For zero-days, you can't patch what you can't see

Two things from Anthropic's blog give me hope. Even Mythos couldn't exploit many Linux kernel vulnerabilities remotely because defense-in-depth held. Hard barriers like KASLR (address randomization) and W^X (memory protection) work. And Mythos's exploits chain well-understood techniques (ROP chains, heap sprays, race conditions) that produce observable system behavior at runtime.

My read: you don't need to know the bug to detect something acting like an exploit. Runtime behavioral monitoring, paired with attack surface reduction (network segmentation, least privilege, zero trust), shifts your posture from "prevent every exploit" to "detect and contain before impact."

The SPAR Framework

No framework covers everything. But for most small teams, the current default is no structured approach at all. SPAR is a starting point. Current frontier models like Claude Opus 4.6 can be applied across all four layers: stacking with your tools, triaging findings, drafting patches, and assisting rewrites. They're not Mythos, but they're already a force multiplier.

S: Stack your defenses

Free tools and frontier models, together. Semgrep for static analysis, Trivy for containers, Grype for dependencies, OWASP ZAP for runtime issues, and MCP Armor for securing MCP tool integrations in AI agent workflows. Layer frontier models on top to scan your codebase with reasoning that rule-based tools can't match. Block builds only on high-confidence critical issues. This layer produces volume. The next layer makes sense of it.

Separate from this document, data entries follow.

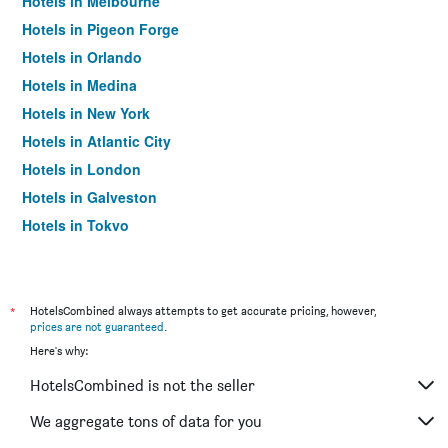
Hotels in Melbourne
Hotels in Pigeon Forge
Hotels in Orlando
Hotels in Medina
Hotels in New York
Hotels in Atlantic City
Hotels in London
Hotels in Galveston
Hotels in Tokyo
Hotels in Niagara Falls
*
HotelsCombined always attempts to get accurate pricing, however,
prices are not guaranteed
.
Here's why:
HotelsCombined is not the seller
We aggregate tons of data for you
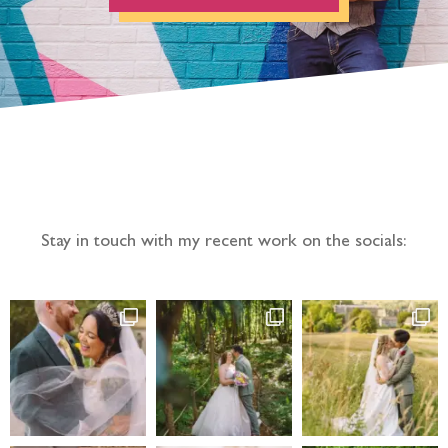
Follow the adventure...
Stay in touch with my recent work on the socials:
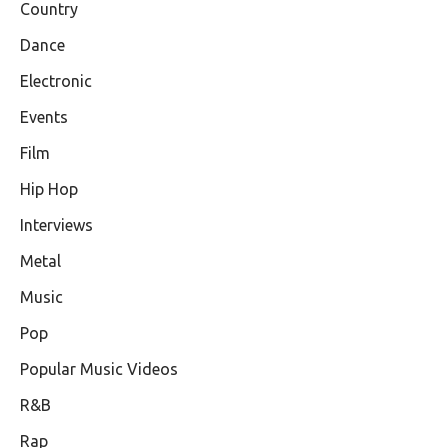
Country
Dance
Electronic
Events
Film
Hip Hop
Interviews
Metal
Music
Pop
Popular Music Videos
R&B
Rap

P: Prioritize the 0.5% that matters

Your scan tools and models will produce hundreds of findings. Most don't matter. Feed them into a frontier model along with your organizational context: your architecture (what's internet-facing, where trust boundaries are, how services connect), your history (which modules have the most past issues, what categories keep recurring), and three signals that cut through the noise. CISA KEV: if a CVE is on it and in your environment, fix it now. EPSS: predicts exploitation probability within 30 days, covering 50% of actually-exploited vulnerabilities with 80% less work than CVSS alone. SSVC: adds business context. Their data shows only 0.52% of vulnerabilities classify as "Act immediately." That's your real workload. Repeated patterns in the same component also tell you when to stop patching and start rewriting.

A: Auto-fix with AI

GitHub Copilot Autofix cuts median fix time from 1.5 hours to 28 minutes for the vulnerability classes it covers. But be honest about the boundary: auto-fix works for well-defined patterns. For the subtle bugs Mythos found, a signed integer overflow buried in 27-year-old code, no current tool patches those automatically. AI handles the volume so your team has time for the hard problems.

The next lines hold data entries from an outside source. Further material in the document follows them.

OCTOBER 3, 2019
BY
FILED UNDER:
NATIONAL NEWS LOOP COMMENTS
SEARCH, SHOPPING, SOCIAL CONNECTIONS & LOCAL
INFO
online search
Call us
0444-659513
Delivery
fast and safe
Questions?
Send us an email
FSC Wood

R: Rewrite when patching isn't enough

70% of Microsoft's CVEs since 2006 were memory safety bugs. When a component keeps getting patched for the same vulnerability class, that's systemic. Use the Strangler Fig pattern: replace the worst modules in a memory-safe language, one at a time. Priority targets: authentication code, crypto implementations, network parsers, anything handling untrusted input. This is the hardest layer. Most teams won't get here immediately. But knowing when something has crossed from "patchable" to "needs replacement" changes how you spend your time.

When Mythos becomes available to everyone

SPAR doesn't expire when better models arrive. It compounds. Swap in a Mythos-class model and the "S" finds the subtle zero-days current models miss. The "A" becomes a tighter loop: the same model that finds the vulnerability drafts the fix with full context of what went wrong.

But the context you've built, your architecture map, vulnerability history, recurring patterns, is what makes any model perform better. The organizations that benefit most won't be the ones with the best model. They'll be the ones that built the best context to feed it.

The gap that matters

I don't have all the answers. But the industry spent decades getting better at finding, and the fixing side hasn't kept pace. That gap is about to widen fast.

If you're a small team, start somewhere. Even an imperfect approach beats the default. The window between disclosure and exploitation is shrinking, and the organizations that survive the transition will be the ones that started building their fixing muscle before they needed it.